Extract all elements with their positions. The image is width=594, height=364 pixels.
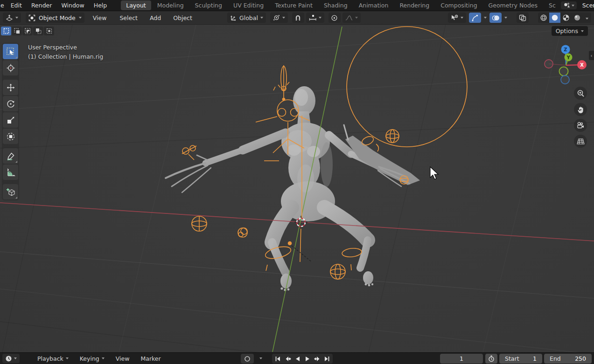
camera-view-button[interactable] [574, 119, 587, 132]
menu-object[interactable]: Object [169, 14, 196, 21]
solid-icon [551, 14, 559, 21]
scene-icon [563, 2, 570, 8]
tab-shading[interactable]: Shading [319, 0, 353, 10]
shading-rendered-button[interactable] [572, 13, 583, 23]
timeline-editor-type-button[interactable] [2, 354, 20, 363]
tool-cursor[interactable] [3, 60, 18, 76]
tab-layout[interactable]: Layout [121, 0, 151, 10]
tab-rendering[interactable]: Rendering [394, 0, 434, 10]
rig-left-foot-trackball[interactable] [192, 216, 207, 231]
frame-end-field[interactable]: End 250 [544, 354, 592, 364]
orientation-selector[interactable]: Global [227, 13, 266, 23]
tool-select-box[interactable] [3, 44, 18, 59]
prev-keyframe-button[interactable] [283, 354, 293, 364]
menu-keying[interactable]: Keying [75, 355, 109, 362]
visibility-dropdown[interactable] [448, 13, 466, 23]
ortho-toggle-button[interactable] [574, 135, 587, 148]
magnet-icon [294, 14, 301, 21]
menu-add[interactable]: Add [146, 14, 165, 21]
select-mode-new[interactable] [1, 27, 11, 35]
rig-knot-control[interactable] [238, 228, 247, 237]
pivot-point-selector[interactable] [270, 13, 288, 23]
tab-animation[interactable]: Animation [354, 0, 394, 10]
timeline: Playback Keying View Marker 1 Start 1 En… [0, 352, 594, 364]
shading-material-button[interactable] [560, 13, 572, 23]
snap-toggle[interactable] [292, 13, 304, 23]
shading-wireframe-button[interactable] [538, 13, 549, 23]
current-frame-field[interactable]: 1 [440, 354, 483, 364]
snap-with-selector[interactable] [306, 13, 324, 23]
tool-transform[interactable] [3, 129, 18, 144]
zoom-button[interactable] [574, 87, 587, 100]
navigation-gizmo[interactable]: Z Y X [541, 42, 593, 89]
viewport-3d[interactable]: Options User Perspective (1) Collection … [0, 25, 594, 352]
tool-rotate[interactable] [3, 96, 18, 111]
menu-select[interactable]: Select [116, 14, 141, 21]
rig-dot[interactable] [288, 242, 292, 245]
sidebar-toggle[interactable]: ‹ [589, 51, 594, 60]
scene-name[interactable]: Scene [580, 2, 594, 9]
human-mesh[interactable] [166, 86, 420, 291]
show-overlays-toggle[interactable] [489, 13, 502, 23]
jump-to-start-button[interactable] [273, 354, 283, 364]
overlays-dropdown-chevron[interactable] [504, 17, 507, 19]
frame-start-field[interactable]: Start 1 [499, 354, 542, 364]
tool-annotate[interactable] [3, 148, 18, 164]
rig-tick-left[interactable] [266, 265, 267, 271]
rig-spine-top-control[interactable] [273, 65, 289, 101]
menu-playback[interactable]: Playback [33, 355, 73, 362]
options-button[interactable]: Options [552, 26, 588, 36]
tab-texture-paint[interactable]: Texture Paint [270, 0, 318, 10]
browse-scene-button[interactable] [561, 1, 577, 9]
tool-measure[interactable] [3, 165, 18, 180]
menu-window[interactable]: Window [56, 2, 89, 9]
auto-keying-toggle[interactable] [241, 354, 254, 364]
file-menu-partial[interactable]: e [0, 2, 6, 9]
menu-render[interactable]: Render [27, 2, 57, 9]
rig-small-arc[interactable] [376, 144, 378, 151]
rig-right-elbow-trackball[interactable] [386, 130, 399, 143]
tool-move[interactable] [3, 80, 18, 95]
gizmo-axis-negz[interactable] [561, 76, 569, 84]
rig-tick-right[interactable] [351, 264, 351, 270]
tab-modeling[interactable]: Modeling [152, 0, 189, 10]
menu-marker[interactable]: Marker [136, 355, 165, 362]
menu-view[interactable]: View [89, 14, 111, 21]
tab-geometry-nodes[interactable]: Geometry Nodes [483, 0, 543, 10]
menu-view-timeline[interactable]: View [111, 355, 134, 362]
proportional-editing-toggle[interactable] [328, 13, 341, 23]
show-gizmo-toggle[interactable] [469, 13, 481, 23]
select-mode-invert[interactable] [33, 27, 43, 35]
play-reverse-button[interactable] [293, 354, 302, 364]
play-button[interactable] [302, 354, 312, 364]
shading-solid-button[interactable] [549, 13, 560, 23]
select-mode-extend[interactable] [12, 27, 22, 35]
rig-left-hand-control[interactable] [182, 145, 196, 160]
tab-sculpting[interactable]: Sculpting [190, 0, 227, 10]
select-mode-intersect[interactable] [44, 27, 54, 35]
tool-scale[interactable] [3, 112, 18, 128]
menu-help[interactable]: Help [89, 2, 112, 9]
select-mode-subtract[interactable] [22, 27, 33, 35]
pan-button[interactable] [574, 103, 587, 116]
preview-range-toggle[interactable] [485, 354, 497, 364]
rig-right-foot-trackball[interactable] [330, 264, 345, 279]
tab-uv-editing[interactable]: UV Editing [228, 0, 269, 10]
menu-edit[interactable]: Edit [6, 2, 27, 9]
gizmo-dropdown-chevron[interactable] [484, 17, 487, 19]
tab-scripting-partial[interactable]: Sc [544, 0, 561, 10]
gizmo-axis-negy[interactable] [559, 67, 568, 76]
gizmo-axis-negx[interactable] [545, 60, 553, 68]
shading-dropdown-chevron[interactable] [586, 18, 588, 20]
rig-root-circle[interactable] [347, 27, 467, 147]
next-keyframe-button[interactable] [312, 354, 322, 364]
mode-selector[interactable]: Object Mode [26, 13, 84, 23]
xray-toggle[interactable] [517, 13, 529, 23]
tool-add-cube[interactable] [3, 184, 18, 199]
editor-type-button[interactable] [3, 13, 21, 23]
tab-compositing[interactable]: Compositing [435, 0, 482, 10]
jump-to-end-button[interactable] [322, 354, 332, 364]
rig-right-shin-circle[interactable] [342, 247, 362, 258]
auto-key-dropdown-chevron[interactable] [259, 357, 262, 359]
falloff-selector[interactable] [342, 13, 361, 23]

Task brief =>
Where an entry includes an image, skip the image and return everything else exactly.

Final answer =>
Extract all elements with their positions. The image is width=594, height=364 pixels.
camera-view-button[interactable] [574, 119, 587, 132]
menu-object[interactable]: Object [169, 14, 196, 21]
solid-icon [551, 14, 559, 21]
scene-icon [563, 2, 570, 8]
tab-shading[interactable]: Shading [319, 0, 353, 10]
shading-rendered-button[interactable] [572, 13, 583, 23]
timeline-editor-type-button[interactable] [2, 354, 20, 363]
tool-cursor[interactable] [3, 60, 18, 76]
tab-layout[interactable]: Layout [121, 0, 151, 10]
tab-rendering[interactable]: Rendering [394, 0, 434, 10]
rig-left-foot-trackball[interactable] [192, 216, 207, 231]
frame-end-field[interactable]: End 250 [544, 354, 592, 364]
orientation-selector[interactable]: Global [227, 13, 266, 23]
tool-select-box[interactable] [3, 44, 18, 59]
prev-keyframe-button[interactable] [283, 354, 293, 364]
menu-keying[interactable]: Keying [75, 355, 109, 362]
visibility-dropdown[interactable] [448, 13, 466, 23]
ortho-toggle-button[interactable] [574, 135, 587, 148]
magnet-icon [294, 14, 301, 21]
menu-add[interactable]: Add [146, 14, 165, 21]
select-mode-new[interactable] [1, 27, 11, 35]
rig-knot-control[interactable] [238, 228, 247, 237]
pivot-point-selector[interactable] [270, 13, 288, 23]
tab-animation[interactable]: Animation [354, 0, 394, 10]
timeline: Playback Keying View Marker 1 Start 1 En… [0, 352, 594, 364]
shading-material-button[interactable] [560, 13, 572, 23]
snap-toggle[interactable] [292, 13, 304, 23]
shading-wireframe-button[interactable] [538, 13, 549, 23]
current-frame-field[interactable]: 1 [440, 354, 483, 364]
snap-with-selector[interactable] [306, 13, 324, 23]
tool-transform[interactable] [3, 129, 18, 144]
zoom-button[interactable] [574, 87, 587, 100]
navigation-gizmo[interactable]: Z Y X [541, 42, 593, 89]
viewport-3d[interactable]: Options User Perspective (1) Collection … [0, 25, 594, 352]
tool-rotate[interactable] [3, 96, 18, 111]
menu-select[interactable]: Select [116, 14, 141, 21]
rig-dot[interactable] [288, 242, 292, 245]
sidebar-toggle[interactable]: ‹ [589, 51, 594, 60]
scene-name[interactable]: Scene [580, 2, 594, 9]
human-mesh[interactable] [166, 86, 420, 291]
show-overlays-toggle[interactable] [489, 13, 502, 23]
jump-to-start-button[interactable] [273, 354, 283, 364]
overlays-dropdown-chevron[interactable] [504, 17, 507, 19]
frame-start-field[interactable]: Start 1 [499, 354, 542, 364]
tool-annotate[interactable] [3, 148, 18, 164]
rig-tick-left[interactable] [266, 265, 267, 271]
rig-spine-top-control[interactable] [273, 65, 289, 101]
menu-playback[interactable]: Playback [33, 355, 73, 362]
options-button[interactable]: Options [552, 26, 588, 36]
tab-texture-paint[interactable]: Texture Paint [270, 0, 318, 10]
browse-scene-button[interactable] [561, 1, 577, 9]
tool-measure[interactable] [3, 165, 18, 180]
menu-window[interactable]: Window [56, 2, 89, 9]
auto-keying-toggle[interactable] [241, 354, 254, 364]
file-menu-partial[interactable]: e [0, 2, 6, 9]
menu-render[interactable]: Render [27, 2, 57, 9]
rig-small-arc[interactable] [376, 144, 378, 151]
rig-right-elbow-trackball[interactable] [386, 130, 399, 143]
tool-move[interactable] [3, 80, 18, 95]
gizmo-axis-negz[interactable] [561, 76, 569, 84]
rig-tick-right[interactable] [351, 264, 351, 270]
tab-modeling[interactable]: Modeling [152, 0, 189, 10]
menu-marker[interactable]: Marker [136, 355, 165, 362]
menu-view[interactable]: View [89, 14, 111, 21]
tab-geometry-nodes[interactable]: Geometry Nodes [483, 0, 543, 10]
menu-view-timeline[interactable]: View [111, 355, 134, 362]
proportional-editing-toggle[interactable] [328, 13, 341, 23]
show-gizmo-toggle[interactable] [469, 13, 481, 23]
select-mode-invert[interactable] [33, 27, 43, 35]
play-reverse-button[interactable] [293, 354, 302, 364]
play-button[interactable] [302, 354, 312, 364]
shading-solid-button[interactable] [549, 13, 560, 23]
select-mode-extend[interactable] [12, 27, 22, 35]
rig-left-hand-control[interactable] [182, 145, 196, 160]
tab-sculpting[interactable]: Sculpting [190, 0, 227, 10]
select-mode-intersect[interactable] [44, 27, 54, 35]
tool-scale[interactable] [3, 112, 18, 128]
menu-help[interactable]: Help [89, 2, 112, 9]
select-mode-subtract[interactable] [22, 27, 33, 35]
pan-button[interactable] [574, 103, 587, 116]
preview-range-toggle[interactable] [485, 354, 497, 364]
rig-right-foot-trackball[interactable] [330, 264, 345, 279]
tab-uv-editing[interactable]: UV Editing [228, 0, 269, 10]
menu-edit[interactable]: Edit [6, 2, 27, 9]
gizmo-dropdown-chevron[interactable] [484, 17, 487, 19]
tab-scripting-partial[interactable]: Sc [544, 0, 561, 10]
gizmo-axis-negy[interactable] [559, 67, 568, 76]
gizmo-axis-negx[interactable] [545, 60, 553, 68]
shading-dropdown-chevron[interactable] [586, 18, 588, 20]
rig-root-circle[interactable] [347, 27, 467, 147]
next-keyframe-button[interactable] [312, 354, 322, 364]
mode-selector[interactable]: Object Mode [26, 13, 84, 23]
xray-toggle[interactable] [517, 13, 529, 23]
tool-add-cube[interactable] [3, 184, 18, 199]
editor-type-button[interactable] [3, 13, 21, 23]
tab-compositing[interactable]: Compositing [435, 0, 482, 10]
jump-to-end-button[interactable] [322, 354, 332, 364]
rig-right-shin-circle[interactable] [342, 247, 362, 258]
auto-key-dropdown-chevron[interactable] [259, 357, 262, 359]
falloff-selector[interactable] [342, 13, 361, 23]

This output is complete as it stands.